Because here's the thing: there was a lot of talent in these pieces. Evocative scene setting, beautiful turns of phrase, and endings that surprised and thrilled me. But a lot of it was overshadowed by the emphasis on high-stakes plot. Occasionally, a glimmer of some real truth, some messy uncomfortable human emotion, shone through and that's when I got interested.

The problem - I think - is when we are told to write what we know, we think: what I know is boring; no one is going to read that. My advice is more specific: focus on the real feelings and emotions of which you have intimate knowledge. Interrogate those areas of your life which are most painful, most awkward, most cringe-inducing. And then write about those things.

Write about being bullied. Write about feeling inadequate. Write about being abandoned by your friends in the cafeteria. Write about failure. Write about loneliness. And then if you want to set the story in New York City, by all means.

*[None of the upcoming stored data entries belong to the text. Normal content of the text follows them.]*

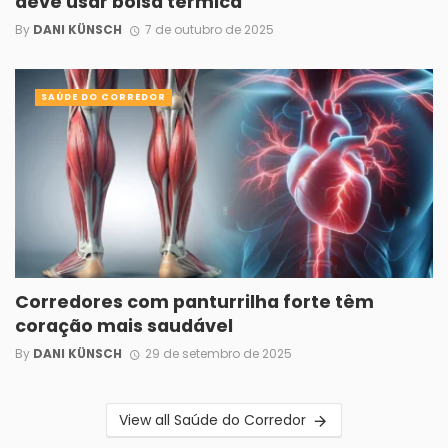
deve usar bolsa térmica
By
DANI KÜNSCH
7 de outubro de 2025
SAÚDE DO CORREDOR
Corredores com panturrilha forte têm
coração mais saudável
By
DANI KÜNSCH
29 de setembro de 2025
View all Saúde do Corredor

Or make your characters werewolves. Have them join MI5. Send them to Saturn.  If your writing is driven by real emotions and feelings, if writing makes me you feel unsettled and deeply uncomfortable, then the setting and characters and plot will matter very little. Because the things you invent will be secondary to the emotions that you know

I'd like to go back in time and give this advice to myself: You'll never be this age again. And when you're older you won't have access to the intense, complex emotions you have now. Write this stuff down.

It's low stakes (emotionally) to construct a high-stakes plot that is removed from the reality of one's own life. But when you make yourself vulnerable, when the act of writing feels high-stakes to the writer... that's when the story gets real, gets interesting.

ps. Was this post helpful? If you’d like more feedback, specific to your project, you can hire my services. Get in touch for more info or a quote.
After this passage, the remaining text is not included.